Direktur LBL, Stef Landu Paranggi, mrengatakan sosialisasi ini bertujuan untuk menghapus tindak kekerasan seksual terhadap masyarakat adat. Terutama untuk perempuan adat, baik itu kekerasan dalam rumah tangga maupun kekerasan seksual. Isu ini menjadi perhatian serius pemerintah dan aktivis kemanusiaan karena angka kekerasan seksual yang terus meningkat. Dengan masyarakat adat, anak-anak, dan kaum disabilitas sebagai kelompok yang paling rentan.
Korban kekerasan seksual di pedesaan sering kali luput dari pantauan aparat penegak hukum. Ini terjadi karena berbagai faktor, seperti minimnya pengetahuan tentang kategori atau jenis kekerasan seksual. Juga ketidaktahuan tentang cara pelaporan, serta diskriminasi dari keluarga atau masyarakat. Oleh karena itu, LBL dengan dukungan KEMITRAAN melalui Program ESTUNGKARA, memandang perlu untuk melakukan sosialisasi UUTPKS Nomor 12 Tahun 2022.

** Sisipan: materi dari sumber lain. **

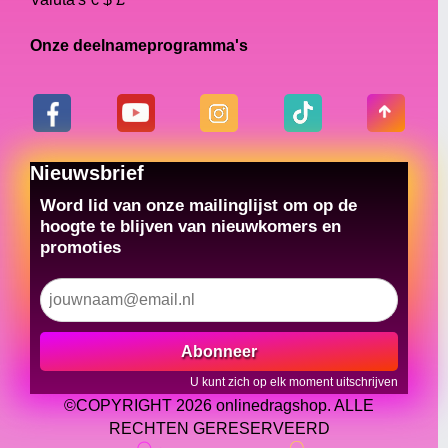
Onze deelnameprogramma's
Nieuwsbrief
Word lid van onze mailinglijst om op de
hoogte te blijven van nieuwkomers en
promoties
Abonneer
U kunt zich op elk moment uitschrijven
©COPYRIGHT 2026 onlinedragshop. ALLE
RECHTEN GERESERVEERD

Narasumber dalam sosialisasi ini adalah Kanit PPA Polres Sumba Timur, IPTU Ahmad Furgan. Berdasarkan data Polres Sumba Timur, kasus kekerasan seksual di wilayah ini sangat tinggi. Menempatkan Sumba Timur pada peringkat keempat di Nusa Tenggara Timur. Banyak kasus yang ditangani melibatkan pelecehan seksual oleh orang tua kandung terhadap anak, orang tua wali, bahkan terjadi di lingkungan sekolah. Penyebabnya beragam, seperti konsumsi minuman keras dan menonton film porno.
Dalam materinya, IPTU Ahmad Furgan menjelaskan pengertian kekerasan seksual mencakup segala perbuatan yang memenuhi unsur tindak pidana. Sebagaimana diatur dalam undang-undang. Tujuan umum dari pengaturan tindak pidana kekerasan seksual didasarkan pada asas-asas penghargaan atas harkat dan martabat manusia. Juga pencegahan segala bentuk kekerasan seksual, penanganan, perlindungan, dan pemulihan hak korban, serta menciptakan lingkungan tanpa kekerasan seksual.
Beliau juga menjelaskan bentuk-bentuk tindak KS, termasuk pelecehan seksual non-fisik, pelecehan seksual fisik, pemaksaan kontrasepsi, pemaksaan sterilisasi, pemaksaan perkawinan, penyiksaan seksual, perbudakan seksual, dan kekerasan seksual berbasis elektronik. Hukuman bagi pelaku kekerasan seksual sangat berat, mulai dari hukuman penjara bertahun-tahun, denda, hingga hukuman kebiri.
Pelaksanaan sosialisasi ini mendapat apresiasi dari pemerintah desa dan seluruh unsur masyarakat adat. Mereka sangat berterima kasih kepada LBL dan pihak kepolisian yang telah memberikan pemahaman tentang UUTPKS. Diharapkan adanya sosialisasi ini, masyarakat di desa dampingan LBL dapat terhindar dari tindak KS dan lebih sadar akan hak-hak mereka.
Melalui upaya sosialisasi ini, LBL berharap dapat meningkatkan kesadaran masyarakat tentang pentingnya penghapusan KS. Khususnya di komunitas adat yang sering kali menjadi korban yang tak terlihat. Mari kita dukung bersama upaya LBL dan pihak terkait dalam menciptakan lingkungan yang aman dan bebas dari kekerasan seksual.